## Exercise
Set down again exactly the lines of the listing below that fall between the line holding "Widerrufsbelehrung" and the line holding "Neueste Kommentare", inclusive.

## Record set
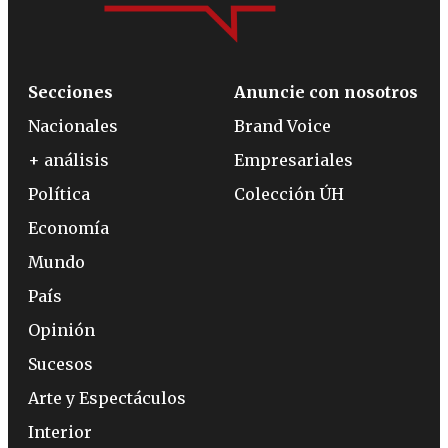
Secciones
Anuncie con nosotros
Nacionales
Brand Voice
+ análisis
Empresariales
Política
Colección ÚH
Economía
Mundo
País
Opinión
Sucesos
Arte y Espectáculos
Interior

...

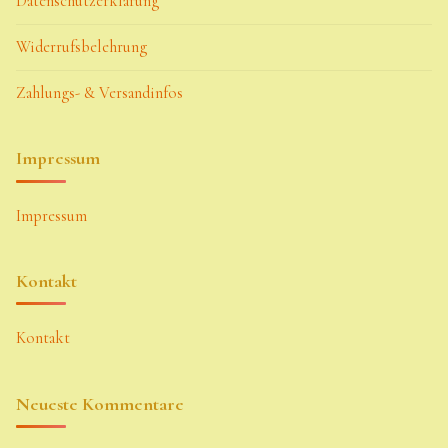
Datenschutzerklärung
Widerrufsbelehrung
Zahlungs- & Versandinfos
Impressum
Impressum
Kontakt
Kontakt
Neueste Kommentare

...

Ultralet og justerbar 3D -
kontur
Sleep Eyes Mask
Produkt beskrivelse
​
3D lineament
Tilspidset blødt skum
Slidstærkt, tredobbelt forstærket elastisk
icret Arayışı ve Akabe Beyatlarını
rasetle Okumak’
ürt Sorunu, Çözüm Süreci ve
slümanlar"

## Solution to the problem
Widerrufsbelehrung
Zahlungs- & Versandinfos
Impressum
Impressum
Kontakt
Kontakt
Neueste Kommentare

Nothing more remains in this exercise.